The daycare in question, Little Miracles Academy in Orlando, Florida, has two locations. In a press conference, Orlando Police Chief John Mina said the unidentified driver was transporting children from one location to the other, but failed to drop off all the children. The employee returned to the first location, parked the van and left around 9 a.m., forgetting that Myles was still in the back.
Mina said that when Myles did not return home on Monday evening, his grandmother called both the police and the daycare. According to Mina, police arrived and “began working a missing child investigation” while a worker checked the van at the daycare. The boy’s body was discovered on the floor of the van and police were called to the scene.
Though the daycare worker who drove the van was very “distraught” and “cooperative,” Mina confirmed that “criminal charges are pending.” The worker “did admit to not doing a headcount,” said Mina, which led to the child being left in the van "all day."

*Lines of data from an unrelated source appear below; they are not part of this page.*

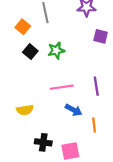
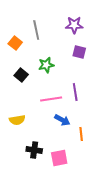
purple square: (101, 36) -> (79, 52), moved
black square: (30, 52) -> (21, 75), moved
purple line: (96, 86) -> (75, 92), moved

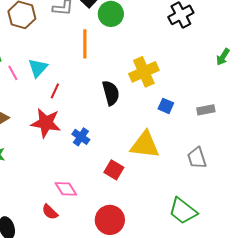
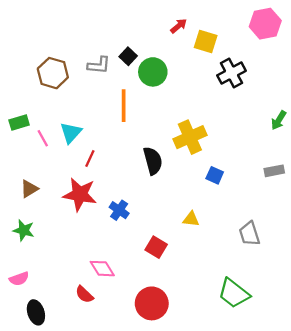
gray rectangle: (206, 110) -> (274, 171), moved
yellow triangle: (145, 145) -> (191, 219), size x0.5

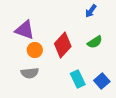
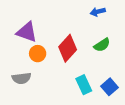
blue arrow: (91, 11) -> (98, 12), turned 40
gray semicircle: (30, 73) -> (21, 78), moved

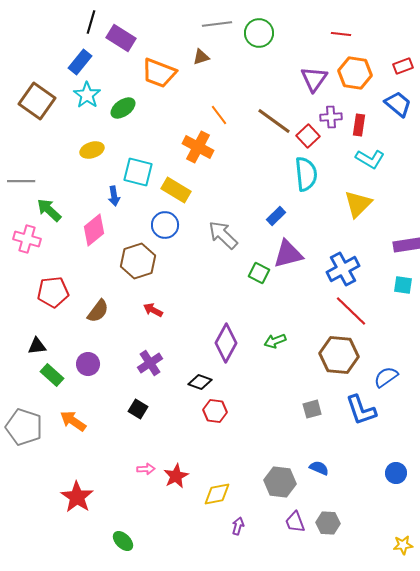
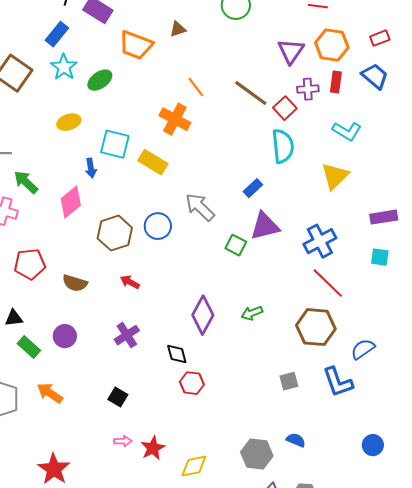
red rectangle: (359, 125) -> (336, 82), moved
blue circle: (165, 225) -> (158, 226), moved
brown semicircle: (98, 311) -> (75, 283), turned 70
black diamond: (200, 382) -> (177, 354), turned 55
black square: (138, 409) -> (118, 397), moved

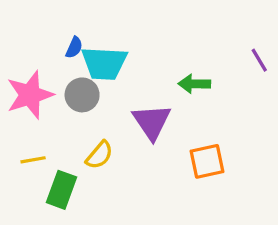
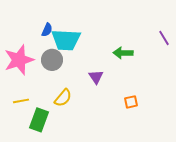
purple triangle: (152, 122) -> (96, 77), size x0.6
orange square: (207, 161) -> (131, 102), size x0.6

Little Miracles Academy has been cited five times for safety violations by the Florida Department of Children and Family in the last two years, according to News 6. In July, records show the daycare was noted as being in non-compliance for failing to include the following information in their transportation log: “destination time, arrival time, destination location and departure location.”
News 6 reported that a sign on the daycare's door said it was closed until further notice.
Mina stressed the importance of taking extra care when transporting children. He suggested putting a shoe, purse, cellphone, or similar essential item in the back with the child “so that tragedies like this can be avoided.”
According to NoHeatstroke.org, 32 children have been killed by heatstroke this year after being left in vehicles, five of them in Florida. The National Highway Traffic Safety Administration says heatstroke is the leading cause of non-crash related vehicle fatalities for children 14 and younger in the U.S. In the first six months of 2017, 26 children nationwide died of heatstroke after being left in a car, and 720 children have died since 1998.
The most recent death on a school bus related to a driver forgetting the student occurred in September 2015. More than 700 children have died over the last 20 years from heatstroke after being left or trapped in a hot vehicle. That incident prompted a state law in California that requires all school buses be equipped with child reminder technology for post-trip inspections by the start of the 2018-2019 school year.